Une meilleure compréhension de son propre fonctionnement aide à poser un regard plus ouvert et bienveillant, à l’image de Jésus : « Jésus posa son regard sur lui et l’aima » (Mc 10, 21).
– Points d’attention :
La vie intérieure chez les chrétiens est un lieu d’altérité et de rencontre avec le Christ. Dans la plupart des approches de développement personnel, la vie intérieure est le lieu où se (re)trouver soi-même. Par l’usage qu’ils peuvent faire des techniques de reconnexion à soi et à son intériorité, les chrétiens doivent se rappeler que tout développement de la vie intérieure a comme finalité la rencontre intime avec le Christ.
Le développement personnel ne saurait remplacer ni l’accompagnement spirituel, ni la thérapie. Là il est important de distinguer la limite entre le coach, le thérapeute, le formateur, l’accompagnateur spirituel et le gourou. Qu’est-ce qui est de l’ordre du psychologique ? Qu’est-ce
qui relève du spirituel ?
Il convient d’être vigilant sur les compétences des personnes qui accompagnent, leurs formations, leurs diplômes, leurs aptitudes, leurs lieux de relecture, de supervision et la posture qu’elles prennent.
– Mise en garde :
Les frontières entre les techniques de développement personnel, les thérapies et les médecines parallèles sont poreuses. De fait, la notion de développement personnel peut être utilisée pour légitimer des méthodes très variées, dont certaines relèvent du charlatanisme ou des pseudosciences, et peuvent tendre vers l’escroquerie, la manipulation mentale, jusqu’aux dérives sectaires.

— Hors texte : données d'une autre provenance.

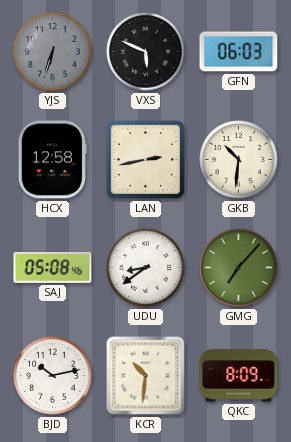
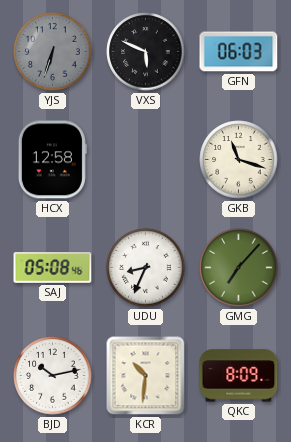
LAN: 2:43 -> none
GKB: 10:31 -> 11:18
UDU: 8:39 -> 8:34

Dans les cas les plus extrêmes, ces approches peuvent conduire :
- à la soumission à des exercices ou à des idées qui entravent la liberté de conscience, et au risque de manipulation mentale ou physique ;
- à des promesses fictives ou liées au porte-monnaie ;
- à l’intériorisation des injonctions de réussite personnelle conduisant à la culpabilité et à une forme d’autoesclavage ;
- à renoncer à des soins médicaux ;
- à croire que l’on peut se sauver, corporellement et spirituellement, seul par ses propres moyens (pélagianisme).

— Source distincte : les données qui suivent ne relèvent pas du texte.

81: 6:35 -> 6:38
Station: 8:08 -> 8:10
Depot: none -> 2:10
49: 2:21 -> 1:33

– Questions pastorales et discernement :
La foi en Dieu peut être compatible avec les techniques de développement personnel lorsqu’elles ouvrent :
- à la conscience de son unité corpsâme- esprit ;
- à la relation libre et gratuite à l’égard de soi, des autres et de Dieu ;
- à l’agir en vue du bien de tous, sans désir d’aliénation ou d’emprise.
Elle libère les chrétiens de l’idolâtrie de la connaissance et de la volonté propre, parce que Dieu seul sauve (cf. pape François, Gaudete et exsultate, n° 48).

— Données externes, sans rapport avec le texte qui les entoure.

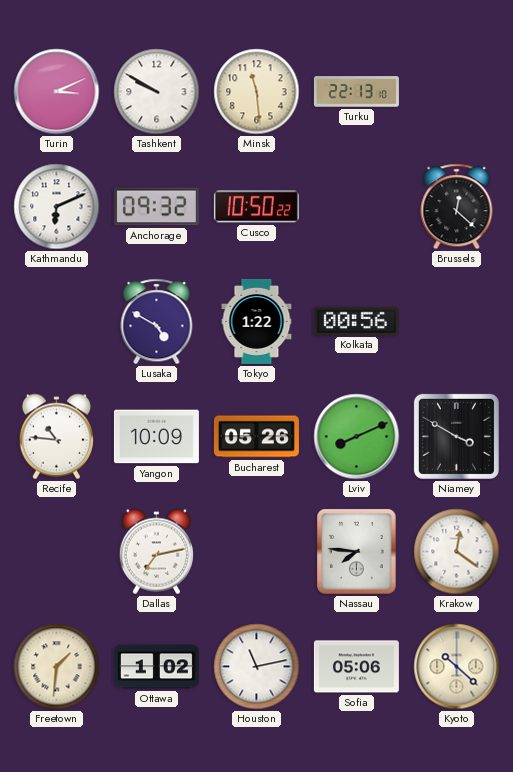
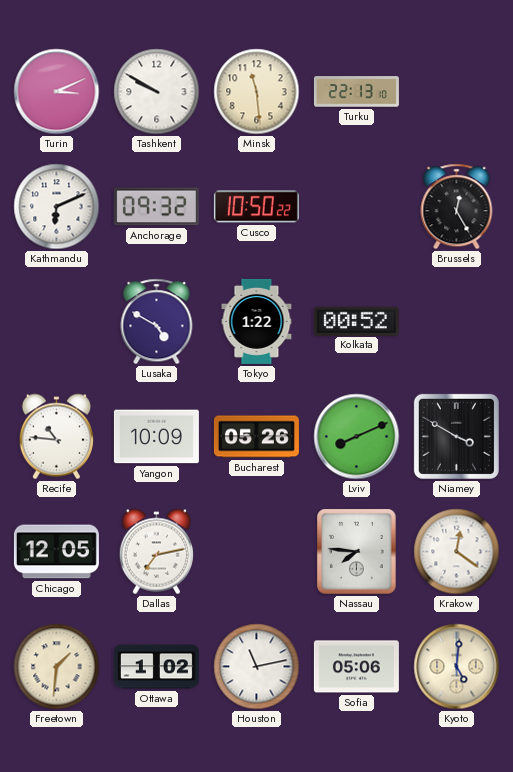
Brussels: 12:22 -> 12:25
Kolkata: 00:56 -> 00:52
Chicago: none -> 12:05
Kyoto: 10:22 -> 5:01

Le salut chrétien passe par le développement de tout l’être : « Je suis venu pour que les hommes aient la vie et qu’ils l’aient en abondance » (Jean 10, 10 ; cf. Vatican II, Lumen gentium n° 6). Mais il ne faut pas confondre le « renaître à soi » prôné par les techniques de développement personnel, avec l’invitation de Jésus à Nicodème de « naître d’en haut » (Jean 3, 3.7).
L’Observatoire des nouvelles croyances
présidé par Mgr Vincent Dollmann, archevêque de Cambrai.